Task goal: Quote the records in full and leave their pictures out.

Material shown:
---*---
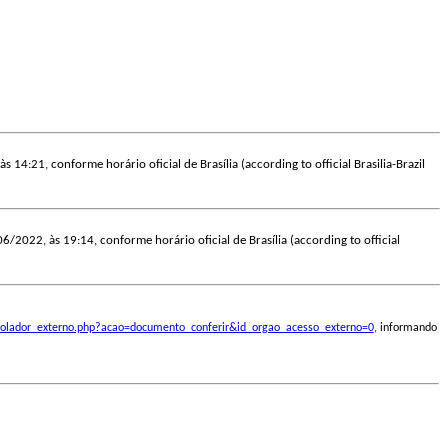
s 14:21, conforme horário oficial de Brasília (according to official Brasilia-Brazil
06/2022, às 19:14, conforme horário oficial de Brasília (according to official
ontrolador_externo.php?acao=documento_conferir&id_orgao_acesso_externo=0
, informando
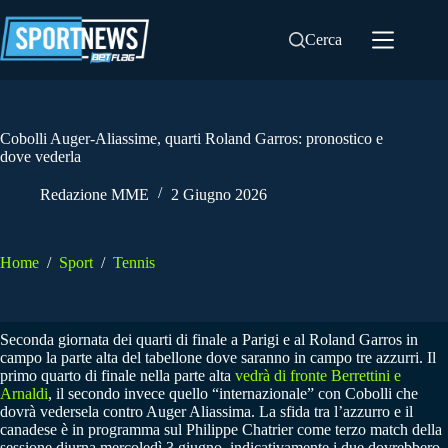
Salta
al
Cerca
contenuto
Cobolli Auger-Aliassime, quarti Roland Garros: pronostico e
dove vederla
Redazione MME
2 Giugno 2026
Home
/
Sport
/
Tennis
Seconda giornata dei quarti di finale a Parigi e al Roland Garros in
campo la parte alta del tabellone dove saranno in campo tre azzurri. Il
primo quarto di finale nella parte alta
vedrà di fronte Berrettini e
Arnaldi
, il secondo invece quello “internazionale” con Cobolli che
dovrà vedersela contro Auger Aliassima. La sfida tra l’azzurro e il
canadese è in programma sul Philippe Chatrier come terzo match della
sessione diurna mercoledì 3 giugno, indicativamente i due dovrebbero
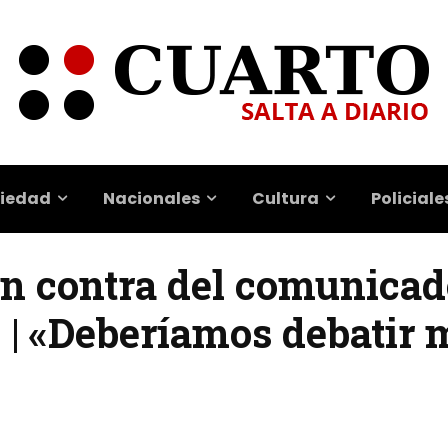
iedad
Nacionales
Cultura
Policiale
n contra del comunicad
h | «Deberíamos debatir 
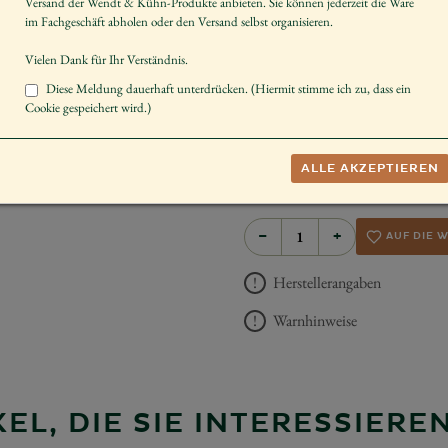
Versand der Wendt & Kühn-Produkte anbieten. Sie können jederzeit die Ware
Artikelnummer
im Fachgeschäft abholen oder den Versand selbst organisieren.
Größe der Figur / Spieldose
Vielen Dank für Ihr Verständnis.
Art der Bemalung
Diese Meldung dauerhaft unterdrücken. (Hiermit stimme ich zu, dass ein
Cookie gespeichert wird.)
Dekorieren
Schenken
ALLE AKZEPTIEREN
UVP *
349,00 
−
+
AUF DIE 
Herstellerangaben
Warnhinweise
EL, DIE SIE INTERESSIER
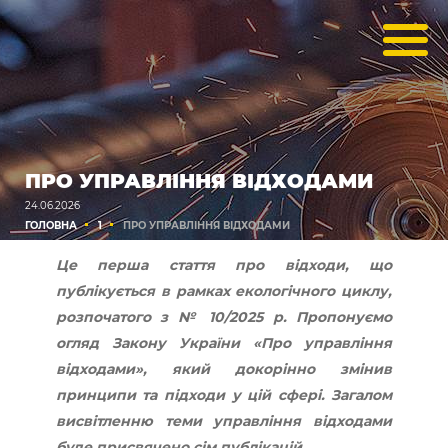
ПРО УПРАВЛІННЯ ВІДХОДАМИ
24.06.2026
ГОЛОВНА
1
ПРО УПРАВЛІННЯ ВІДХОДАМИ
Це перша стаття про відходи, що
публікується в рамках екологічного циклу,
розпочатого з № 10/2025 р. Пропонуємо
огляд Закону України «Про управління
відходами», який докорінно змінив
принципи та підходи у цій сфері. Загалом
висвітленню теми управління відходами
буде присвячено сім публікацій.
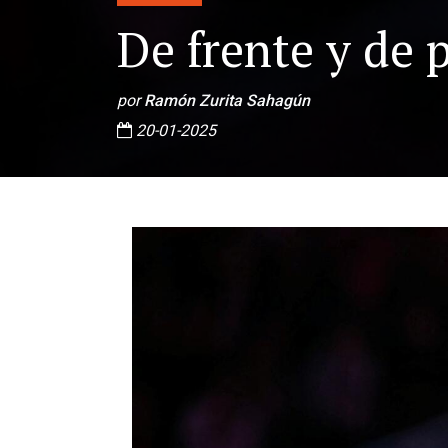
De frente y de p
por
Ramón Zurita Sahagún
20-01-2025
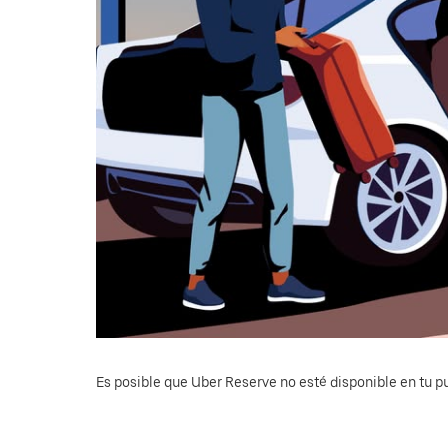
Es posible que Uber Reserve no esté disponible en tu pu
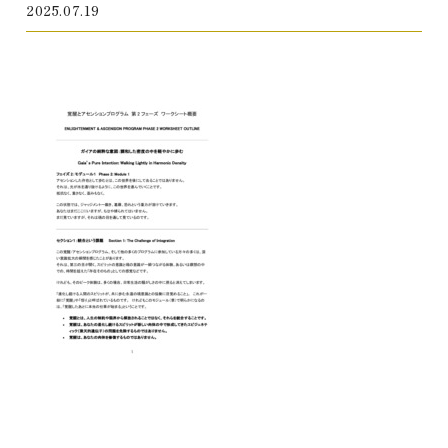
2025.07.19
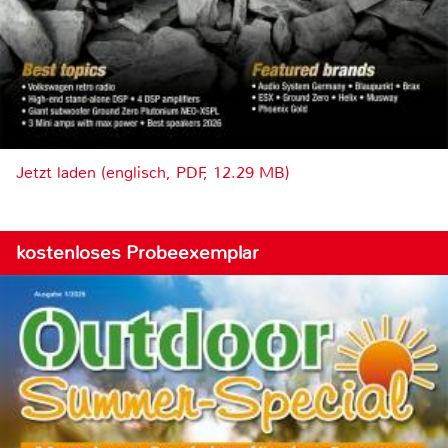
Jetzt laden (englisch, PDF, 12.29 MB)
kostenloses Probeexemplar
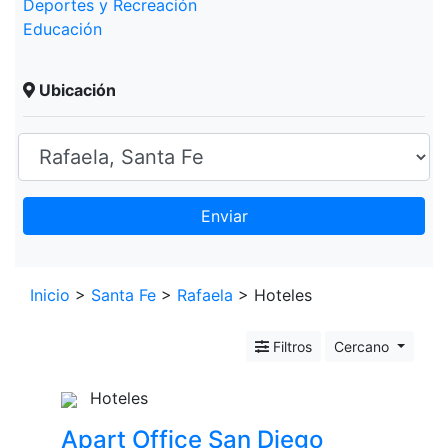
Deportes y Recreación
Educación
Ubicación
Enviar
Leaflet
+
Inicio
>
Santa Fe
>
Rafaela
> Hoteles
−
Filtros
Cercano
Hoteles
Apart Office San Diego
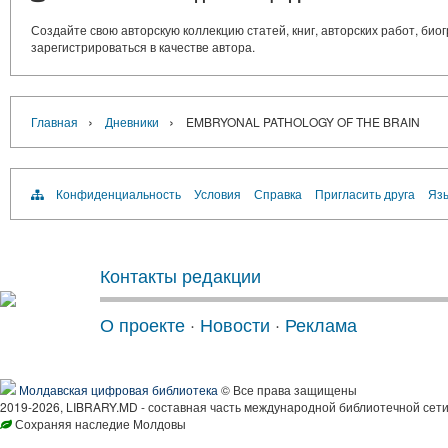
Создайте свою авторскую коллекцию статей, книг, авторских работ, би
зарегистрироваться в качестве автора.
›
›
Главная
Дневники
EMBRYONAL PATHOLOGY OF THE BRAIN
Конфиденциальность
Условия
Справка
Пригласить друга
Язы
Контакты редакции
О проекте
·
Новости
·
Реклама
Молдавская цифровая библиотека
© Все права защищены
2019-2026, LIBRARY.MD - составная часть международной библиотечной сети
Сохраняя наследие Молдовы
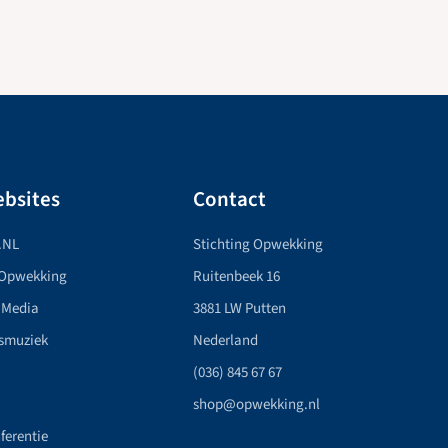
bsites
Contact
.NL
Stichting Opwekking
 Opwekking
Ruitenbeek 16
 Media
3881 LW Putten
smuziek
Nederland
(036) 845 67 67
shop@opwekking.nl
ferentie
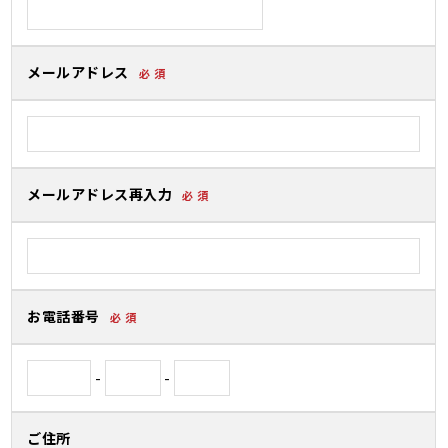
メールアドレス
必 須
メールアドレス再入力
必 須
お電話番号
必 須
-
-
ご住所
---*---
Answer to the problem:
s 14:21, conforme horário oficial de Brasília (according to official Brasilia-Brazil
06/2022, às 19:14, conforme horário oficial de Brasília (according to official
ontrolador_externo.php?acao=documento_conferir&id_orgao_acesso_externo=0
, informando
Salta
al
Cerca
contenuto
Cobolli Auger-Aliassime, quarti Roland Garros: pronostico e
dove vederla
Redazione MME
2 Giugno 2026
Home
/
Sport
/
Tennis
Seconda giornata dei quarti di finale a Parigi e al Roland Garros in
campo la parte alta del tabellone dove saranno in campo tre azzurri. Il
primo quarto di finale nella parte alta
vedrà di fronte Berrettini e
Arnaldi
, il secondo invece quello “internazionale” con Cobolli che
dovrà vedersela contro Auger Aliassima. La sfida tra l’azzurro e il
canadese è in programma sul Philippe Chatrier come terzo match della
sessione diurna mercoledì 3 giugno, indicativamente i due dovrebbero
iedad
Nacionales
Cultura
Policiale
n contra del comunicad
h | «Deberíamos debatir 
Versand der Wendt & Kühn-Produkte anbieten. Sie können jederzeit die Ware
Artikelnummer
im Fachgeschäft abholen oder den Versand selbst organisieren.
Größe der Figur / Spieldose
Vielen Dank für Ihr Verständnis.
Art der Bemalung
Diese Meldung dauerhaft unterdrücken. (Hiermit stimme ich zu, dass ein
Cookie gespeichert wird.)
Dekorieren
Schenken
ALLE AKZEPTIEREN
UVP *
349,00 
−
+
AUF DIE 
Herstellerangaben
Warnhinweise
EL, DIE SIE INTERESSIER
ПРО УПРАВЛІННЯ ВІДХОДАМИ
24.06.2026
ГОЛОВНА
1
ПРО УПРАВЛІННЯ ВІДХОДАМИ
Це перша стаття про відходи, що
публікується в рамках екологічного циклу,
розпочатого з № 10/2025 р. Пропонуємо
огляд Закону України «Про управління
відходами», який докорінно змінив
принципи та підходи у цій сфері. Загалом
висвітленню теми управління відходами
буде присвячено сім публікацій.
De frente y de p
por
Ramón Zurita Sahagún
20-01-2025
Es posible que Uber Reserve no esté disponible en tu pu
2025.07.19
Jetzt laden (englisch, PDF, 12.29 MB)
kostenloses Probeexemplar
Deportes y Recreación
Educación
Ubicación
Enviar
Leaflet
+
Inicio
>
Santa Fe
>
Rafaela
> Hoteles
−
Filtros
Cercano
Hoteles
Apart Office San Diego
Создайте свою авторскую коллекцию статей, книг, авторских работ, би
зарегистрироваться в качестве автора.
›
›
Главная
Дневники
EMBRYONAL PATHOLOGY OF THE BRAIN
Конфиденциальность
Условия
Справка
Пригласить друга
Язы
Контакты редакции
О проекте
·
Новости
·
Реклама
Молдавская цифровая библиотека
© Все права защищены
2019-2026, LIBRARY.MD - составная часть международной библиотечной сети
Сохраняя наследие Молдовы
bsites
Contact
.NL
Stichting Opwekking
 Opwekking
Ruitenbeek 16
 Media
3881 LW Putten
smuziek
Nederland
(036) 845 67 67
shop@opwekking.nl
ferentie
メールアドレス
必 須
メールアドレス再入力
必 須
お電話番号
必 須
-
-
ご住所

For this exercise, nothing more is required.